Il rapporto annuale 2026 dell’Istat delinea una trasformazione strutturale della popolazione italiana che avrà conseguenze profonde sul sistema educativo. I numeri fotografano un declino progressivo: nel 2024 sono nati circa 370 mila bambini, contro i 576 mila del 2002. In poco più di vent’anni il Paese ha perso oltre 200 mila nascite annue.
La contrazione delle nascite si traduce direttamente nella riduzione della popolazione in età scolare. La fascia 0-14 anni è scesa da oltre 8,2 milioni di individui nel 2002 a circa 6,1 milioni nel 2024. Le proiezioni demografiche richiamate nel rapporto indicano che entro il 2040 questo segmento potrebbe ridursi sotto i 4,5 milioni: una perdita complessiva di circa 1,6 milioni di under 14 rispetto ai livelli attuali.
Le cause del fenomeno sono la denatalità persistente e l’invecchiamento della popolazione. Il calo non rappresenta una congiuntura temporanea ma una tendenza di lungo periodo già visibile da diversi anni e destinata a proseguire nei prossimi decenni.
Per il sistema scolastico questo significa dover pianificare una riorganizzazione progressiva della rete educativa e delle risorse, adattandosi a un numero decrescente di studenti distribuito in modo disomogeneo sul territorio nazionale.
Gli effetti operativi sul sistema scolastico
La diminuzione delle iscrizioni è già in corso e colpisce in particolare scuola dell’infanzia e primaria. Le conseguenze organizzative sono evidenti: molti istituti stanno affrontando accorpamenti, mentre piccoli plessi scolastici vengono chiusi, soprattutto nelle aree interne e nel Mezzogiorno. La rete scolastica si sta ridefinendo progressivamente per adattarsi alla nuova distribuzione degli studenti.
Il fenomeno interessa l’intero territorio nazionale, ma con intensità molto diverse tra regioni. Nel Sud il calo è amplificato dalla migrazione dei giovani verso Centro-Nord e dall’invecchiamento più rapido della popolazione. In diverse province meridionali e nelle aree interne la riduzione degli alunni accelera il processo di riorganizzazione territoriale delle scuole.
La contrazione non produce solo meno studenti per classe, ma amplia gli squilibri territoriali esistenti. Alcune aree rischiano di vedere compromessa la continuità del servizio educativo, mentre altre regioni riescono a gestire il calo con maggiore flessibilità organizzativa.
Il Mezzogiorno tra calo, mobilità e squilibri
Nel Mezzogiorno il declino demografico si intreccia con dinamiche migratorie che ne amplificano gli effetti. Molti giovani si trasferiscono verso il Centro-Nord o l’estero per ragioni di studio e lavoro, accelerando l’invecchiamento della popolazione residente e riducendo ulteriormente la presenza di famiglie con figli in età scolare.
Questo fenomeno si sovrappone a criticità già presenti nel sistema educativo meridionale. Nel 2025 il tasso di NEET tra i 15 e i 29 anni resta significativamente superiore alla media europea, con una concentrazione marcata nelle regioni del Sud. Anche i livelli di dispersione scolastica risultano più elevati rispetto al resto del Paese, confermando un divario strutturale nell’accesso e nella permanenza nei percorsi formativi.
L’esodo dei laureati verso aree con maggiori opportunità comporta una progressiva erosione del capitale umano disponibile proprio nei territori che registrano il calo demografico più pronunciato. La combinazione di meno nascite, maggiore mobilità giovanile e difficoltà nel trattenere competenze qualificate genera un circolo che indebolisce le prospettive di sviluppo locale e la capacità di invertire il trend.
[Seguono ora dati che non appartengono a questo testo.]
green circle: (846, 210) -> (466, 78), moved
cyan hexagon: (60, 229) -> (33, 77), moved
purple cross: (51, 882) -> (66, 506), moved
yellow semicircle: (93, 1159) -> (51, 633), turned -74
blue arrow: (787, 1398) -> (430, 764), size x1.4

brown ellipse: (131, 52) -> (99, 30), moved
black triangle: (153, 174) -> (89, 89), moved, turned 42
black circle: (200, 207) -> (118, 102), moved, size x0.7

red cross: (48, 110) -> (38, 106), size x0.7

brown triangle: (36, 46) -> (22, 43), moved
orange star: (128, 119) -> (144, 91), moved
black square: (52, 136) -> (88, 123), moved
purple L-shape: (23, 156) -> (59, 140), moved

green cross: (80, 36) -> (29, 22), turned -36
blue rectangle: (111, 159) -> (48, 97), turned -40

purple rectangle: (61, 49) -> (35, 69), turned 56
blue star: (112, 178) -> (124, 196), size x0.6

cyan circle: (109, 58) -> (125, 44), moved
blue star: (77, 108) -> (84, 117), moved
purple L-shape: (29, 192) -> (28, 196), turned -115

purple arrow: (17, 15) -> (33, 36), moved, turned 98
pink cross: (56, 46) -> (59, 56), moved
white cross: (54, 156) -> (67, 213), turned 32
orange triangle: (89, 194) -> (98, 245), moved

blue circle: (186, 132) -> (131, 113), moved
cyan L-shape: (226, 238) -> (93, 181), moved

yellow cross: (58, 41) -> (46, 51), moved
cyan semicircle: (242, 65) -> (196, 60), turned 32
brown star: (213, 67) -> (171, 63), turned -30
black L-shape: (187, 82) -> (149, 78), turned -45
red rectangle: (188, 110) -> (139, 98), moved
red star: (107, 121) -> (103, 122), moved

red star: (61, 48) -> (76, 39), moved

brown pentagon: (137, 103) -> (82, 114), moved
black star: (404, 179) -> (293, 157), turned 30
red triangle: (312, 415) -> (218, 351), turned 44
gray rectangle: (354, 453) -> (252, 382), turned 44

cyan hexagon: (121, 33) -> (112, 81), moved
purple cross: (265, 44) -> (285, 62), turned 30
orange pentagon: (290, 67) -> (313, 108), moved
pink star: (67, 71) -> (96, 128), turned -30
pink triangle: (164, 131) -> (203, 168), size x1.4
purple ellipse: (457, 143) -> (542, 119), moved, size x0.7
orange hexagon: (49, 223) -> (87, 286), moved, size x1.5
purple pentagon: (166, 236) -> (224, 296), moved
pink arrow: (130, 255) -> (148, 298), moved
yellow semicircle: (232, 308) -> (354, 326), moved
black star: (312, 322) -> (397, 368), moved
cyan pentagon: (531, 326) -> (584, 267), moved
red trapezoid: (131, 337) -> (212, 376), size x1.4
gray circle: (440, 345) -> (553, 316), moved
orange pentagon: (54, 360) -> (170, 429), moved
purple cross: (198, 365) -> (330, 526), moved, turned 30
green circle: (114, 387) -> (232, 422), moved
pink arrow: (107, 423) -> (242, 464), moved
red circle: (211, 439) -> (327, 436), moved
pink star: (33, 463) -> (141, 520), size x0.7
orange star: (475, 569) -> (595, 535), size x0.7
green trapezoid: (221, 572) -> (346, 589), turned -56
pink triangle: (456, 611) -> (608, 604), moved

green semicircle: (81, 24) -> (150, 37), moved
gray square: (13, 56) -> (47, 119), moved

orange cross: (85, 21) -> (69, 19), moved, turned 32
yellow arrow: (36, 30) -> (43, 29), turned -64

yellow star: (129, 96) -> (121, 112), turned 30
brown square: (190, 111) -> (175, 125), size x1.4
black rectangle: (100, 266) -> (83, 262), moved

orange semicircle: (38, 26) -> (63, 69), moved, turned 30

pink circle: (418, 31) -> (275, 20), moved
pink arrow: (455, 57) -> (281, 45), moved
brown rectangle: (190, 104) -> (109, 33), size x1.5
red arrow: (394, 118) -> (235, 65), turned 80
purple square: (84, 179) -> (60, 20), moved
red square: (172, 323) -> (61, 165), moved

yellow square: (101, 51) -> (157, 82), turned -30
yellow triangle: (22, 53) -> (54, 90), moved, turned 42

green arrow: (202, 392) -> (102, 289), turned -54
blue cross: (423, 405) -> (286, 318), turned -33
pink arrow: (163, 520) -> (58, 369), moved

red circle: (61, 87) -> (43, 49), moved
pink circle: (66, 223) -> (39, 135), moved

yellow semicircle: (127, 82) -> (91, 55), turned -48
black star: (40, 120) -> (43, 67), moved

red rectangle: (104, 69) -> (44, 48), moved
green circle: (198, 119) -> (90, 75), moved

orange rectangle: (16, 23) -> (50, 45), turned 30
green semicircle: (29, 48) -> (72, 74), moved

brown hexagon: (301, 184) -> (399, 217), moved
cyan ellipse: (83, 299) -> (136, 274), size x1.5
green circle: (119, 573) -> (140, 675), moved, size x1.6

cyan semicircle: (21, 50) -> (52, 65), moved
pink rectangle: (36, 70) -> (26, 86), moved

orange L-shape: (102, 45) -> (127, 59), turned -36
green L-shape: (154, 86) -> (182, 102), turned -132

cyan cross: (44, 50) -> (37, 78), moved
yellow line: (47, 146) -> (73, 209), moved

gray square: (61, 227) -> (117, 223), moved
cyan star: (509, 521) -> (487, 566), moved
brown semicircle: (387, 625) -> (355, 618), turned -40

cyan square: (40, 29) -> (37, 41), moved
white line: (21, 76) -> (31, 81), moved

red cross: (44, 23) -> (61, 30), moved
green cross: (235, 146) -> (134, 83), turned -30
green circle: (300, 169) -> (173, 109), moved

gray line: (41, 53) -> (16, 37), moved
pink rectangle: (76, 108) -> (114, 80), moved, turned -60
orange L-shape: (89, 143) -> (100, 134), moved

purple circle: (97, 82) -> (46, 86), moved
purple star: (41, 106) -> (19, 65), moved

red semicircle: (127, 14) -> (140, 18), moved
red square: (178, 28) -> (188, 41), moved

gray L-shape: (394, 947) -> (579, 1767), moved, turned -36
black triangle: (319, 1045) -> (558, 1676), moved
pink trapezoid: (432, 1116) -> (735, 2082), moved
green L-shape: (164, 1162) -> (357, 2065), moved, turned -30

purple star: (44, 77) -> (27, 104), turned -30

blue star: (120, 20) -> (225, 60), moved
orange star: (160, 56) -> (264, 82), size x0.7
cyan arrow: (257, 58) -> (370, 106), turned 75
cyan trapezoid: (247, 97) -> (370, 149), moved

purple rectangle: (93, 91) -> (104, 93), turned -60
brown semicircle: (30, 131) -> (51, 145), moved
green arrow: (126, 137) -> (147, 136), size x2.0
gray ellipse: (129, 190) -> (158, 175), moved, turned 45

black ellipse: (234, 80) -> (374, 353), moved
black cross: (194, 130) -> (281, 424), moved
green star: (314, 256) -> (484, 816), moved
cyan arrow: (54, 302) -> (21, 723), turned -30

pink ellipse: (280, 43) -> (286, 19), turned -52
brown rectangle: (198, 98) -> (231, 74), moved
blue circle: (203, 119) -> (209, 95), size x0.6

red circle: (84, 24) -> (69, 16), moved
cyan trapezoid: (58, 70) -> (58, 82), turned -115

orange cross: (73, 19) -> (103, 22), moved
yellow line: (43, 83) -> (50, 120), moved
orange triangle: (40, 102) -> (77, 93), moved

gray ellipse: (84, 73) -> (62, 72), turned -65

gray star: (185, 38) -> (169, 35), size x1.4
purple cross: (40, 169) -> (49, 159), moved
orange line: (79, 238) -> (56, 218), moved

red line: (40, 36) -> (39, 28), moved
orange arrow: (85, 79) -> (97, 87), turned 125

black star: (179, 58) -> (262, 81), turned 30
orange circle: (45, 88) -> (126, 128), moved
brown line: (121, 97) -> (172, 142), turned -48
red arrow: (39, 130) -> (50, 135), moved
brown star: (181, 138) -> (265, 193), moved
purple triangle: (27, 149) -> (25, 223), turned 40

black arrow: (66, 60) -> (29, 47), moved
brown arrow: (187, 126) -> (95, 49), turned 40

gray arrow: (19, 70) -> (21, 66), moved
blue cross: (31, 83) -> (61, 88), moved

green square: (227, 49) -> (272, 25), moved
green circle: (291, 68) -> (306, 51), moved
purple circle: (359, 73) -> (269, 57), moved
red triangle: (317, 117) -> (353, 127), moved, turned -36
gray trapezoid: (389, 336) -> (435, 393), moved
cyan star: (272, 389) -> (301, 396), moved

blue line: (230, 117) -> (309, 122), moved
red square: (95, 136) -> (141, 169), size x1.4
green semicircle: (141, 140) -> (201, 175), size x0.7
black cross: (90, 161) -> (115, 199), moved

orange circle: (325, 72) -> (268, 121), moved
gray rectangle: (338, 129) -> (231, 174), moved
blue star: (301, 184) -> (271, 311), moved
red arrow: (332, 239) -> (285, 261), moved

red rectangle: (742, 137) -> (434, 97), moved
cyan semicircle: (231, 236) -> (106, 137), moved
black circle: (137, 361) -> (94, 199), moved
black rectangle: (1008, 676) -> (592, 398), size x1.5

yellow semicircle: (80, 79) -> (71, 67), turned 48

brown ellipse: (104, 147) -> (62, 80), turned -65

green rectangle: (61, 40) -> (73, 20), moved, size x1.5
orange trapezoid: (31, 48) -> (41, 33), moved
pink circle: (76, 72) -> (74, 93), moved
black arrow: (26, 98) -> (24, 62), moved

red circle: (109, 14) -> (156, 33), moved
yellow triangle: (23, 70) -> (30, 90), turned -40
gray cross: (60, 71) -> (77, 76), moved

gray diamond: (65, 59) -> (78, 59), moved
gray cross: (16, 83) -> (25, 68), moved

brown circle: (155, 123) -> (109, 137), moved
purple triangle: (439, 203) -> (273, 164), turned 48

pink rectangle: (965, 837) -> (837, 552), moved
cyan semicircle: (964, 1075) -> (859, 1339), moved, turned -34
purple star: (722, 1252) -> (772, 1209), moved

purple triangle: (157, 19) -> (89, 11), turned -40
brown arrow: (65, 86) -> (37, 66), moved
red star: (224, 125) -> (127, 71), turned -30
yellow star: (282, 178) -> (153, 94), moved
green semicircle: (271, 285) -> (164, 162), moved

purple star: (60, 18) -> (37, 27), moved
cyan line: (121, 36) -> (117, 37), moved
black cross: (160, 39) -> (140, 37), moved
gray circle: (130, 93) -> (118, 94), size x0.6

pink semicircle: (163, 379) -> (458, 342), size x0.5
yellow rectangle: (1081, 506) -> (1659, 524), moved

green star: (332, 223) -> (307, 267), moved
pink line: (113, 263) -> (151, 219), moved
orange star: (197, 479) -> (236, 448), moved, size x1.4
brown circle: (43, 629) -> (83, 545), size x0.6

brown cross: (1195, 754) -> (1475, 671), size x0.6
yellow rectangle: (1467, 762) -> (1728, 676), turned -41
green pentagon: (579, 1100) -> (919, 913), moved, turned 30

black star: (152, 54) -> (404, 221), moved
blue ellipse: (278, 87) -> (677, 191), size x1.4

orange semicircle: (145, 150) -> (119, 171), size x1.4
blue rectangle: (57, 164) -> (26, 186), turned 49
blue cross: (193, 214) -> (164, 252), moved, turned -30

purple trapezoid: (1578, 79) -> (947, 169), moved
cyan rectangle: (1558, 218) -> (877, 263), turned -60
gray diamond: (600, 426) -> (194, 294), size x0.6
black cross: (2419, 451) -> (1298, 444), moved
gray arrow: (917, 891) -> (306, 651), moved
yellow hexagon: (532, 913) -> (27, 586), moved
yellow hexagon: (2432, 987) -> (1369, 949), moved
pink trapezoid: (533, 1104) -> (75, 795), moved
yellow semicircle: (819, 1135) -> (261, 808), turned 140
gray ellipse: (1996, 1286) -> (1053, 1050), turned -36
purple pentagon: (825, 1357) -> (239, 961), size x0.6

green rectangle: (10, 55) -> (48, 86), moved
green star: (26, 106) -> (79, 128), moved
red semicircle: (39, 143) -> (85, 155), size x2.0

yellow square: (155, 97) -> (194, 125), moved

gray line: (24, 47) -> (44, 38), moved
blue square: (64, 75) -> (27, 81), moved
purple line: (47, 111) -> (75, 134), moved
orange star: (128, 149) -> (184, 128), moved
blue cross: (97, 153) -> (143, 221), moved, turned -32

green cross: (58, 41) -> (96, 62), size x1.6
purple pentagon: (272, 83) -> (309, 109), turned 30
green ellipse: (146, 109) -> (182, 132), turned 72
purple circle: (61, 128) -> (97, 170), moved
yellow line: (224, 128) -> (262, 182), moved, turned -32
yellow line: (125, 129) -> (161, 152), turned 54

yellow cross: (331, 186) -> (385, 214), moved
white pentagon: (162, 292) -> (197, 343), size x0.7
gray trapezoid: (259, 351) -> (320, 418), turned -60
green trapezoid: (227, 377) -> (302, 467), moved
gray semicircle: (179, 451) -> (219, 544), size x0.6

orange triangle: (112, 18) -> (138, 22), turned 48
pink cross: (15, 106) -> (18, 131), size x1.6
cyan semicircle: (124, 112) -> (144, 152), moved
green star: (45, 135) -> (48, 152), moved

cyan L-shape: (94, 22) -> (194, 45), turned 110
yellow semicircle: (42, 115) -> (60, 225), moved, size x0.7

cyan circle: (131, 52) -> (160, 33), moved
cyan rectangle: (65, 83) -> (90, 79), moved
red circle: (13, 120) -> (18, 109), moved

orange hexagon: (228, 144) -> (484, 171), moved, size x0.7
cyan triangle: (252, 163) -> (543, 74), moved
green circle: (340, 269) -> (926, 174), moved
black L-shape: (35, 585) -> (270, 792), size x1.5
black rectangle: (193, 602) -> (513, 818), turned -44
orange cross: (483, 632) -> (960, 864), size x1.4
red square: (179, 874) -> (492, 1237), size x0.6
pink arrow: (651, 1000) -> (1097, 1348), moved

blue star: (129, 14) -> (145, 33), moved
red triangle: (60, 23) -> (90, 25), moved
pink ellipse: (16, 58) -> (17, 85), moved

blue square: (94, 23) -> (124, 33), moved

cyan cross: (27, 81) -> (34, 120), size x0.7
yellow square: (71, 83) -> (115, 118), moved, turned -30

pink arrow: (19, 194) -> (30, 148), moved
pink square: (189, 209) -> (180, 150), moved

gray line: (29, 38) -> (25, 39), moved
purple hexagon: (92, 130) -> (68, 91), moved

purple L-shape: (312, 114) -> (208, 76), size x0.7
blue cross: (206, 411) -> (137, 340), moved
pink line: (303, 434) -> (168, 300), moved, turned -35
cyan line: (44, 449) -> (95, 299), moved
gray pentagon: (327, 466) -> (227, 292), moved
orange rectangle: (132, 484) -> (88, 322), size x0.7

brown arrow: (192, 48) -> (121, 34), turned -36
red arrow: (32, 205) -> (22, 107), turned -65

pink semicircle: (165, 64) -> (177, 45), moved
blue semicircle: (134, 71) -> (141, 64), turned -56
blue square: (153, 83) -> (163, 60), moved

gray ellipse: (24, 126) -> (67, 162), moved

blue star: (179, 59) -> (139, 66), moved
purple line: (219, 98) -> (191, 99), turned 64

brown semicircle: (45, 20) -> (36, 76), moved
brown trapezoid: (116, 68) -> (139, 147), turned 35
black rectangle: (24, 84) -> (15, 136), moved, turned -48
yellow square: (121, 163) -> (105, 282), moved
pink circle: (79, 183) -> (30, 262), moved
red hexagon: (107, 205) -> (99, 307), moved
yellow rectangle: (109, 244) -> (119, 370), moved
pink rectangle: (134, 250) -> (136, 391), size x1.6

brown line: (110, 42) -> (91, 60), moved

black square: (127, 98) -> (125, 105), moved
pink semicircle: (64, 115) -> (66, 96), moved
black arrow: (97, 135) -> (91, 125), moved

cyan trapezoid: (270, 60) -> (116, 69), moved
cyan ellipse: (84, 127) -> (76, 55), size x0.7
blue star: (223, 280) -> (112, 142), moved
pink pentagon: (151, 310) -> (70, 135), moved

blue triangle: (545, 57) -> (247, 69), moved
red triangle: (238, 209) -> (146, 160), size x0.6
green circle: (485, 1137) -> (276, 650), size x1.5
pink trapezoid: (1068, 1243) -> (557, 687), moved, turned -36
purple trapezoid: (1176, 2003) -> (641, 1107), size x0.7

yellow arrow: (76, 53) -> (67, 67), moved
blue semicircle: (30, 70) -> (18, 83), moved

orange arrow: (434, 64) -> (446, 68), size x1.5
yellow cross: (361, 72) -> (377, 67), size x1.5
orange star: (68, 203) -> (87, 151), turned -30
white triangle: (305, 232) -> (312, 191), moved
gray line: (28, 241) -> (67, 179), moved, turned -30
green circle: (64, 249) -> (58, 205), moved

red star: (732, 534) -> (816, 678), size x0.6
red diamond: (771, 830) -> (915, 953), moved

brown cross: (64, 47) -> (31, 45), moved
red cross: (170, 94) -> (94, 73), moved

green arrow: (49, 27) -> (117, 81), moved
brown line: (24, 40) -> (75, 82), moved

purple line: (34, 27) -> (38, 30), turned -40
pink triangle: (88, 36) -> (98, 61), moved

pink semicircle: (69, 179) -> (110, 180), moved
Le ricadute economiche e sociali
La riduzione del numero di studenti non rappresenta solo una sfida per il sistema educativo, ma si riflette sull’intera struttura economica e sociale dei territori interessati. La chiusura di plessi scolastici e la riorganizzazione della rete comportano conseguenze che vanno oltre l’ambito didattico: i Comuni perdono servizi essenziali, le famiglie faticano a trovare opportunità locali per i propri figli, e l’attrattività complessiva dell’area diminuisce.
Senza scuole attive e accessibili, molte comunità rischiano di diventare meno appetibili per nuovi residenti, alimentando un circolo vizioso che accelera lo spopolamento e riduce la capacità di sostenere lo sviluppo economico locale. Gli investimenti pubblici e privati tendono a concentrarsi dove è presente una popolazione giovane e dinamica, lasciando indietro le zone già colpite dal calo demografico.